> **Problem requirements**:
Whatever pictures the entries hold, omit them, and output exactly the lines from the one containing "This screenshot has" through the final line.

*** Begin section ***

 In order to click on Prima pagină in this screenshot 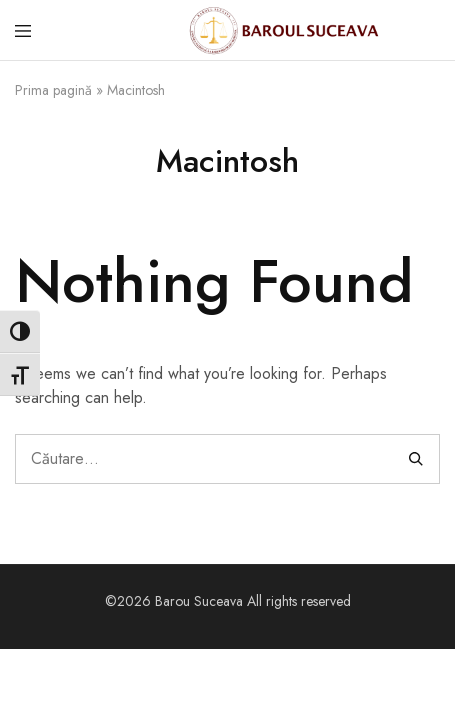, I will do `click(53, 90)`.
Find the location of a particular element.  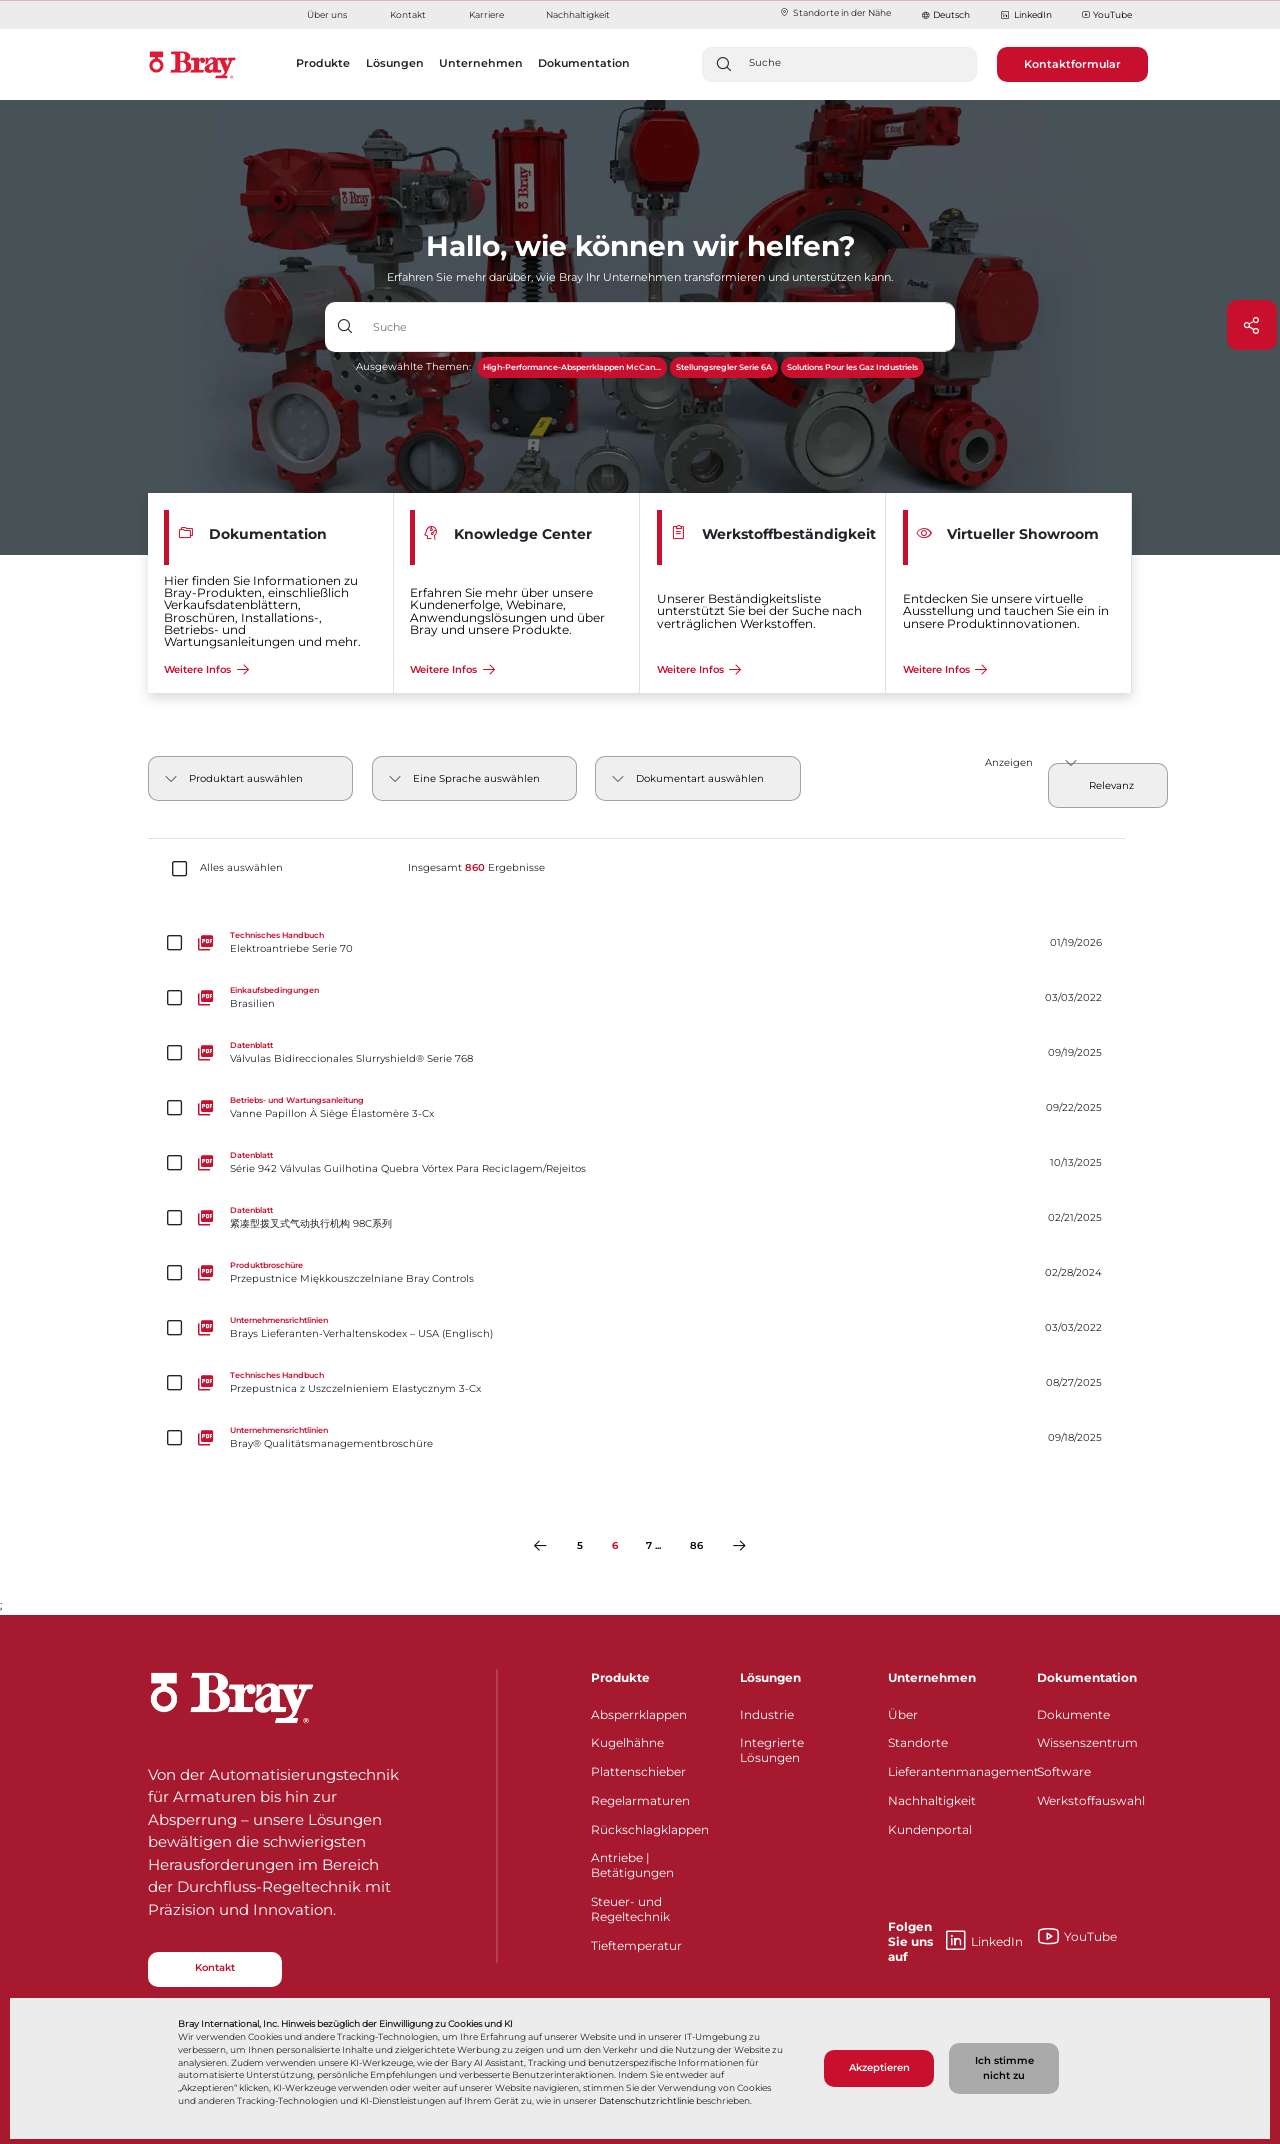

86 is located at coordinates (696, 1545).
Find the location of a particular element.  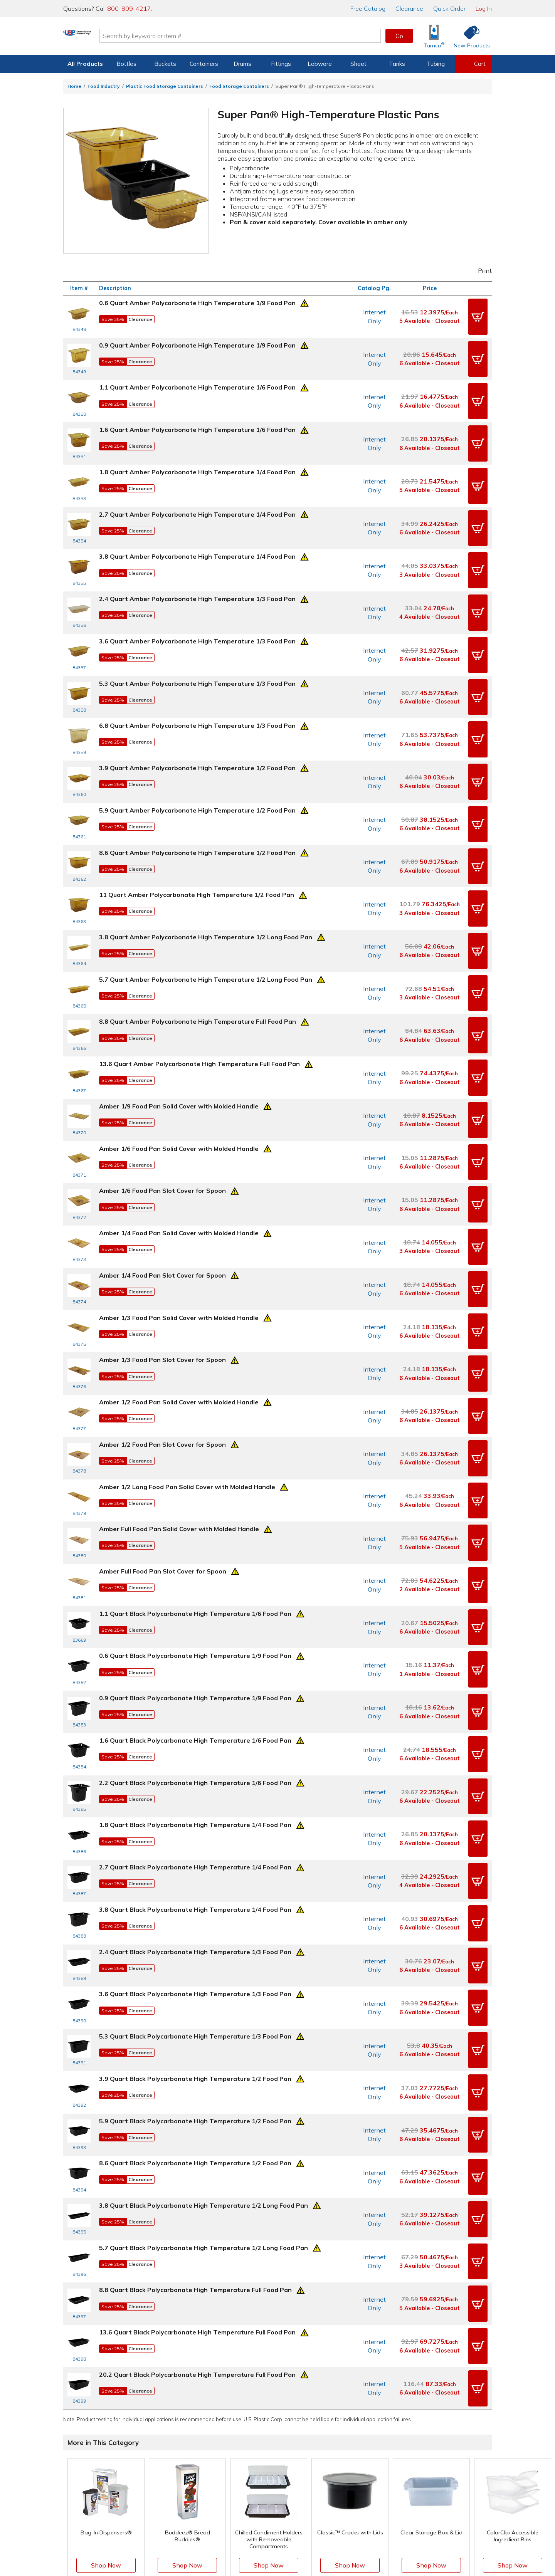

2 Available - Closeout is located at coordinates (429, 1482).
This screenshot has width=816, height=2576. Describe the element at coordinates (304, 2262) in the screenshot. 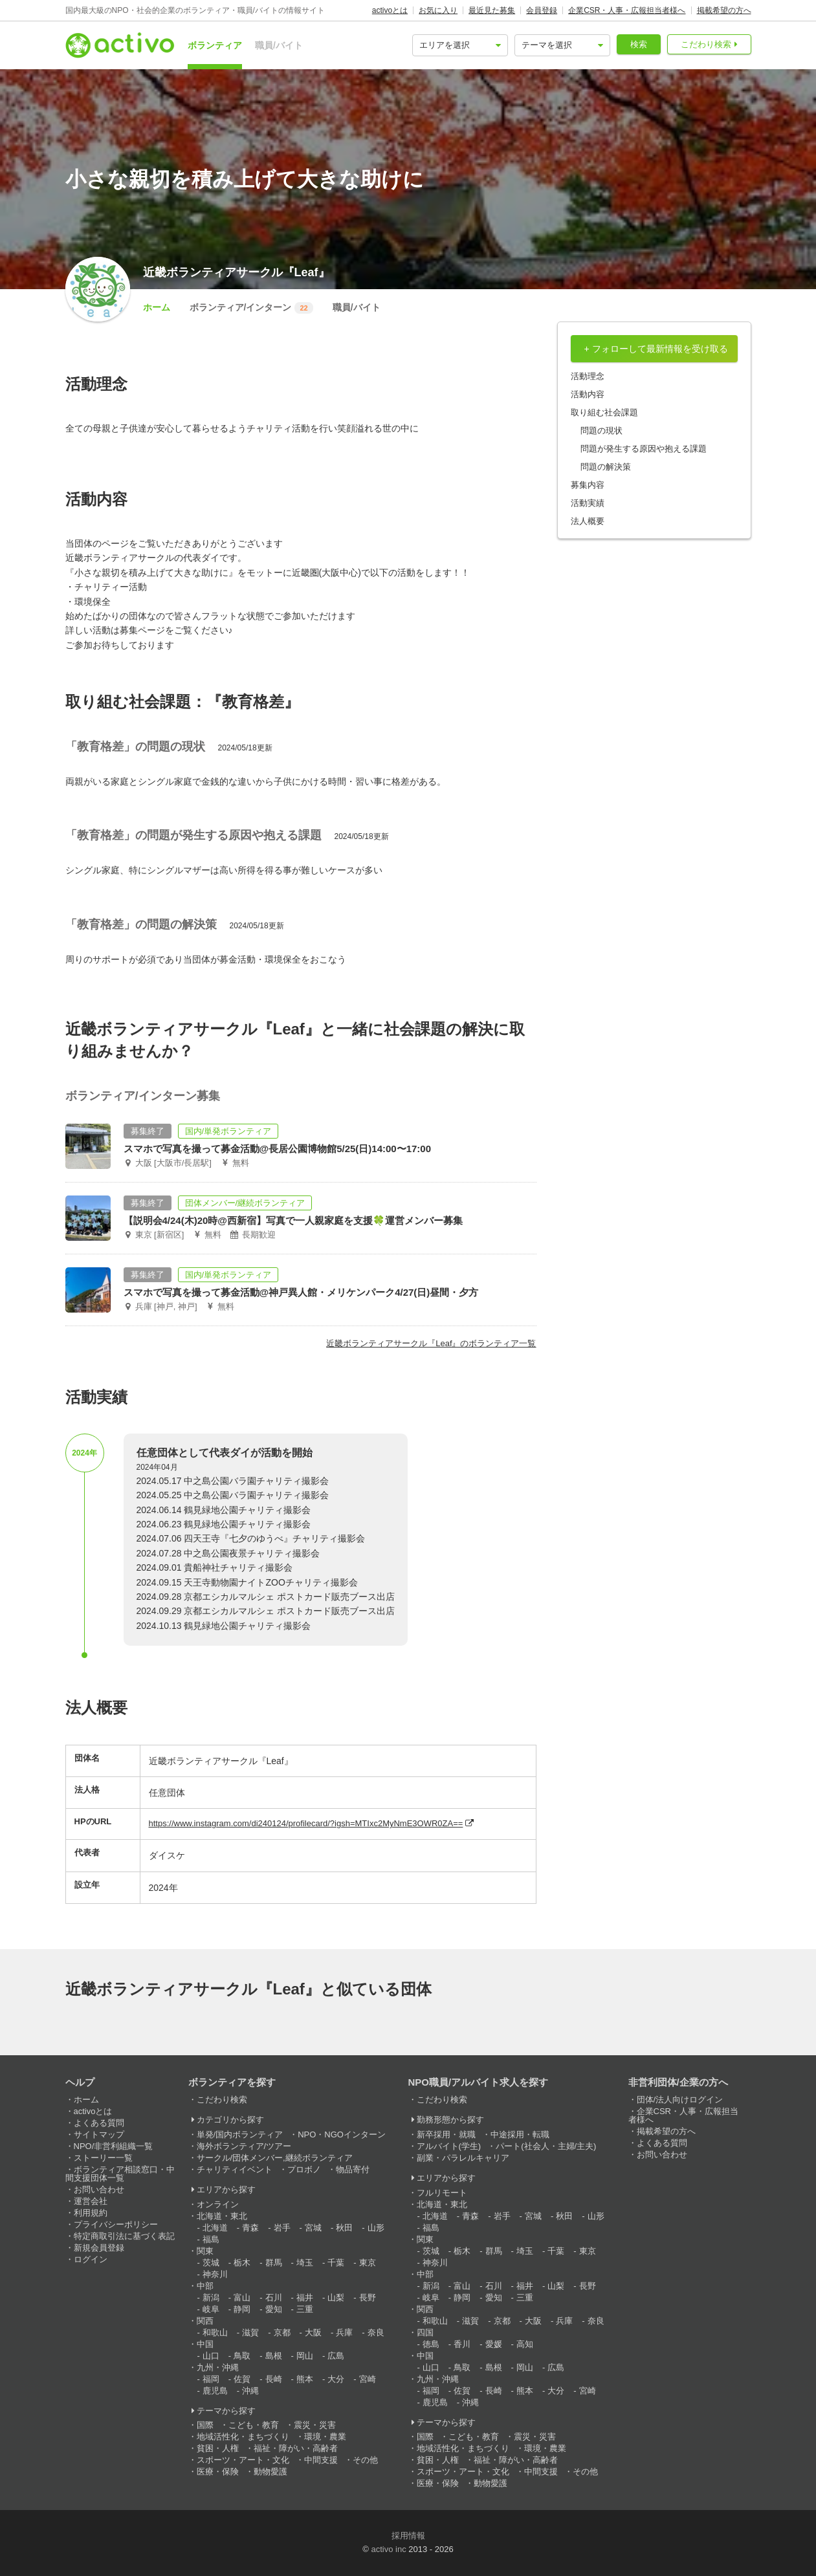

I see `埼玉` at that location.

*** End section ***

> **Solution to this task**:
This screenshot has width=816, height=2576. Describe the element at coordinates (304, 2262) in the screenshot. 

I see `埼玉` at that location.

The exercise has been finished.